TUBA NUR SÖNMEZ: Tekrar hoş geldiniz. Müziğinizi Sefarad müziği olarak biliyoruz. İspanya’dan Türkiye’ye göçen insanların şarkıları. Bu tarz müzik ülkemizde çok fazla bilinmiyor. Siz müziğinizi nasıl tanımlıyorsunuz?

YASMIN LEVY:  Bu çok uzun bir hikâye. Bu şarkılar çok eski. Şarkıların pek çoğu ispanya’da doğmuş ve sonra Yahudilerle birlikte seyahat etmiş. Yahudiler bu müziği canlı tutmuş. Balkanlar üzerinden Türkiye’ye, Yunanistan’a, Bulgaristan’a, bir bölümü Fas’a, bir bölümü İsrail’e gitti. Yani bu şarkılar uzun bir yolculuk yaptılar. Kullanılan dil; Ladino, eski İspanyol-Yahudi dili. 100 yıl önce İspanya’daki Yahudiler İspanyolca konuşuyorlardı.

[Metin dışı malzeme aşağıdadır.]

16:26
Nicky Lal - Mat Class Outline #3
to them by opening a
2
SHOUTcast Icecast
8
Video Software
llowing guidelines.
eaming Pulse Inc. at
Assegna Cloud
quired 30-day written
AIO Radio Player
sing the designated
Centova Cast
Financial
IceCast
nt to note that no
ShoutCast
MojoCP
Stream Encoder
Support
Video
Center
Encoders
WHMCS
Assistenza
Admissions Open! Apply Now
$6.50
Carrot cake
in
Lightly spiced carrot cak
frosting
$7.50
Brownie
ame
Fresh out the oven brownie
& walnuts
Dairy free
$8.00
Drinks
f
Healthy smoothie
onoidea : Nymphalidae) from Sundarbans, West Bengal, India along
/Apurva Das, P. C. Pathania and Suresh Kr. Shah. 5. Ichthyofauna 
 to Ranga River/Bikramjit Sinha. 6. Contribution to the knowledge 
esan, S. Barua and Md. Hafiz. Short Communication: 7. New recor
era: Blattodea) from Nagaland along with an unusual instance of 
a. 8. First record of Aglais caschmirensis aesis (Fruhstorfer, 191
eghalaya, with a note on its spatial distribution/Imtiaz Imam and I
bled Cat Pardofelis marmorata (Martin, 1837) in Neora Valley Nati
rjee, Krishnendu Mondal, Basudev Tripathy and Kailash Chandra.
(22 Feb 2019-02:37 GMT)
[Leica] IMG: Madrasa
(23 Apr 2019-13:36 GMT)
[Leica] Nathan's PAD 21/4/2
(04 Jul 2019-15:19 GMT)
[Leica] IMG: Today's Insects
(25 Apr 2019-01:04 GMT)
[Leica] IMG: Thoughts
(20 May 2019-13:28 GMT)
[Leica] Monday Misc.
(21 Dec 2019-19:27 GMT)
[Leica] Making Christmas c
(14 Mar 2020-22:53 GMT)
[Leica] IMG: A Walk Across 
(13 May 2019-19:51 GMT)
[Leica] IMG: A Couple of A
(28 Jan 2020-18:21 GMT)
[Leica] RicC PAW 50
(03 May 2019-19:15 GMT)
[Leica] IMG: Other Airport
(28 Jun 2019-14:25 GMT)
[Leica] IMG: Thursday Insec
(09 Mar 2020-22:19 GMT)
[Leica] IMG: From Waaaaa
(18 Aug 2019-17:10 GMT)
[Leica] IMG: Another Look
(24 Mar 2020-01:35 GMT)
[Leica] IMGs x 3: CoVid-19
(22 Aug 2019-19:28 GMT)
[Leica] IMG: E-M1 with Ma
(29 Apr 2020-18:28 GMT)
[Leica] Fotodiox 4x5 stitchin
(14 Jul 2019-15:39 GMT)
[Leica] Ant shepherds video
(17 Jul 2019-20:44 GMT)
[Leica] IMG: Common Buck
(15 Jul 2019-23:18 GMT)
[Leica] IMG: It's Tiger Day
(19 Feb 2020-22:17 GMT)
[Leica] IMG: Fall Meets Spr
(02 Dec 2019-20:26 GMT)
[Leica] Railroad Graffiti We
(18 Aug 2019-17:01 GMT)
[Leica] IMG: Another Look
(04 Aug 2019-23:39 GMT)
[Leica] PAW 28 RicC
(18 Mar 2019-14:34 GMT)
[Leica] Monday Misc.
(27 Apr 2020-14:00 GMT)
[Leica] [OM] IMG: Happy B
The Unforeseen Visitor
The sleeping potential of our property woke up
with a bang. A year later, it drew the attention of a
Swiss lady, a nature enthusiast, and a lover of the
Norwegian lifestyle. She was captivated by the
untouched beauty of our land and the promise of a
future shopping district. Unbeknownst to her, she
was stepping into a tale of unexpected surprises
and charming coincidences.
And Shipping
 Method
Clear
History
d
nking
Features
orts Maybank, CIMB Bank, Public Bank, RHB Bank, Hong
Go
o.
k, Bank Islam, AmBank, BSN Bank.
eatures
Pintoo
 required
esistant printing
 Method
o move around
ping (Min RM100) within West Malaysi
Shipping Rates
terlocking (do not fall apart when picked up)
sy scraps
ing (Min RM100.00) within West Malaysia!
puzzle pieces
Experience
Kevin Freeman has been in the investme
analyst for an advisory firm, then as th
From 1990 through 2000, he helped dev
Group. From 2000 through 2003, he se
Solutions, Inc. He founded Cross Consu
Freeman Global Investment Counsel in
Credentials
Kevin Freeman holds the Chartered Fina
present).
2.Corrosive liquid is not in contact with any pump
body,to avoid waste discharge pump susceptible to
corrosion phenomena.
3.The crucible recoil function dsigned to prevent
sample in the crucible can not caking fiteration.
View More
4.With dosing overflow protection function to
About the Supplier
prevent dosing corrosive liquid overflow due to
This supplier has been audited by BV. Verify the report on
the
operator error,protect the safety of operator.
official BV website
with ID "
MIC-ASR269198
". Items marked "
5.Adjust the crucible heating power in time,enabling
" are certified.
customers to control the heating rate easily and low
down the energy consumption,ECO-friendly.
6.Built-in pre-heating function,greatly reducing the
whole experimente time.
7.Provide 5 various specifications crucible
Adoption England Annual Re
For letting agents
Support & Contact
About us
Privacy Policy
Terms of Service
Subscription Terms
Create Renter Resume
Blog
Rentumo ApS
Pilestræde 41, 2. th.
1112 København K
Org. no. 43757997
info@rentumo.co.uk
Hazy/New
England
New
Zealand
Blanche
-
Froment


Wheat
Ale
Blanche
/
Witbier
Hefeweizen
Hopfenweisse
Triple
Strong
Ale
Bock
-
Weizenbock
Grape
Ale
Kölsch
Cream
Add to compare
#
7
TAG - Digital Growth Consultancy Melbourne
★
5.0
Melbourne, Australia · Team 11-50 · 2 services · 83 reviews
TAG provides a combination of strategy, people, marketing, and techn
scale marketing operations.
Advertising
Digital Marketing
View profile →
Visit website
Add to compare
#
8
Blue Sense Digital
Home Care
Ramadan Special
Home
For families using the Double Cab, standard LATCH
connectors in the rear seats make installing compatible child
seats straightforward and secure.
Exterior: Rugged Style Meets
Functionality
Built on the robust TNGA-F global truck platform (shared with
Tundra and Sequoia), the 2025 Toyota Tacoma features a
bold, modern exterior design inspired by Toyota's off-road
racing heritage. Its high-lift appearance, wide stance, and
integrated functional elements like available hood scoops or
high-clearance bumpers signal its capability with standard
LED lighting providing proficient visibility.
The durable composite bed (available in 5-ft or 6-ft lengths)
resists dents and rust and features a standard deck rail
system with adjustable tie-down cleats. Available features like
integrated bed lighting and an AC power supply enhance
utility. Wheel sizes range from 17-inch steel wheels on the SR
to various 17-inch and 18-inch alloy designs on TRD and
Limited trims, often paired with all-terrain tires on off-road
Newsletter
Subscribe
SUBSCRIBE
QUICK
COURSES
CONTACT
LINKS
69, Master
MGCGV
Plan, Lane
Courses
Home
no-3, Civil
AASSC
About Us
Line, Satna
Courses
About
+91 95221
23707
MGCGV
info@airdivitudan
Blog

TUBA NUR SÖNMEZ: Müziğiniz acılarla dolu…

YASMIN LEVY: Ben de tam olarak öyle tanımlıyorum.

TUBA NUR SÖNMEZ: Evet, müziğinizde genel olarak acının verdiği bir ağırlık var. Geçen ayki İstanbul konseriniz sonrası dinleyenlerin yüzüne yansımıştı müziğinizdeki acıların izleri.

YASMIN LEVY: Öyle demeyin, şimdi kimse beni dinlemeye gelmek istemeyecek…

TUBA NUR SÖNMEZ: Ama dinlemesi çok güzel acılardı… Bu şarkılar hüzünlü çünkü sürgün hayatı yaşayan Yahudilerin acılarıyla beslenmiş. Göç yollarındaki hüzün, hayattaki mutluluklardan ağır basmış demek ki.

YASMIN LEVY:  Bu müzik insanların hayatlarından geliyor. Yahudiler İspanya’dan sürgün edildiler. Hâlbuki ispanya’yı seviyor ve asla yaşadıkları yerden ayrılmak istemiyorlardı. Bu yeteri kadar büyük bir acıydı. Tüm bu acıları alıp, şarkılarla ifade ettiler. Hayata, mutluluğa, hüzne, Kudüs’e olan özleme, hasrete dair şarkılar yaptılar. Yılların yolculuğu ve acısı var bu müzikte.

TUBA NUR SÖNMEZ: Müziğinizin bilinirliği nasıl? Daha çok dünya çapında mı, Türkiye’de mi, İspanya’da mı biliniyor?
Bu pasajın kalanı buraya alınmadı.